Leur figure était dissimulée derrière un ample capuchon de toile qui semblait se fondre avec la nuit perpétuelle des mondes du dessous. Mais leur voix et leurs gestes ne les trahissaient que trop : il y avait un je-ne-sais-quoi de féminin dans ce trio mystérieux. Telles trois fées penchées au-dessus d'une vie nouvelle, ces macabres marraines ne parvenaient à détacher leur regard de celui dont elles paraissaient avoir tant attendu la venue.

« Au nom de ce qui a été, de ce qui est et de ce qui doit advenir, nous jurons de te protéger jusqu'à l'ultime affrontement. Sur les vents, la pierre, la terre, le feu et l'eau, nous promettons de ne jamais oublier qui tu es réellement », lancèrent-elles d'une même voix.

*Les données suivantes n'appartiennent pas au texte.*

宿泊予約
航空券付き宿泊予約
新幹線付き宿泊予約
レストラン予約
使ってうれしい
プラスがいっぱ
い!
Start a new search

Les dieux d'Asgard et les iotnar de Iotunheim étaient à mille lieues d'imaginer qu'en Helheim, l'être le plus improbable qui soit venait de naître.

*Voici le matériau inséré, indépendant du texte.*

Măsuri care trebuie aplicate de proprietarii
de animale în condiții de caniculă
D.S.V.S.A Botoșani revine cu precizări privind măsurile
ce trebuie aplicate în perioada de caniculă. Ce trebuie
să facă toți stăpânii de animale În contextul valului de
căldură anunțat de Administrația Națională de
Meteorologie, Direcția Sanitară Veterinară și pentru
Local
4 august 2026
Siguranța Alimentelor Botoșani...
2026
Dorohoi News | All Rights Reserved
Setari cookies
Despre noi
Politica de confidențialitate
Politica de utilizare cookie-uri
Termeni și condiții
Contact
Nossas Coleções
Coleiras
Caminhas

« Tu es notre secret, susurra l'une des femmes. Personne ne saura avant longtemps ni qui tu es, ni ce que tu vas devenir.

— Tu peux être tranquille, nous ne dirons rien à personne.

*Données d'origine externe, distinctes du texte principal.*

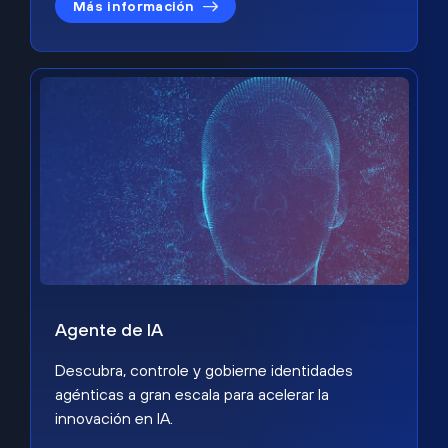
Más información
Agente de IA
Descubra, controle y gobierne identidades
agénticas a gran escala para acelerar la
innovación en IA.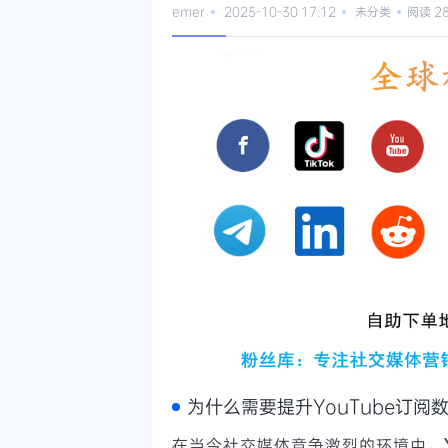
emer
2025-10-30 17:12
未分类
阅读 2
为什么需要提升YouTube订阅
在当今社交媒体竞争激烈的环境中，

— Pour l'heure, nous devons être patients. Si nous sommes séparés durant une longue période, ce n'est que pour mieux nous retrouver lorsque nos chemins se rejoindront. »

Un son retentit dans le couloir qui longeait la pièce. Sans doute un serviteur avait-il entendu des bruits suspects dans la chambre du nourrisson. De toute façon, il n'était plus temps de rester davantage : depuis toujours, la sibylline trinité agissait dans le silence. Pour elle, le moment de se montrer n'était pas encore venu. Or, les pouvoirs de Hel étaient grands ; quelques minutes suffiraient à cette dernière pour détecter la présence des trois inconnues. Il ne fallait rien gâcher. Sans le savoir, la fille de Loki les avait déjà servies ; il y avait fort à parier qu'elle recommencerait. Pour cela, elle devait continuer à croire que les grilles de son palais lui offraient la plus efficace des protections.

« Grandis vite, champion », dirent-elles avant de disparaître pour de bon, comme avalées par le Grand Vide lui-même.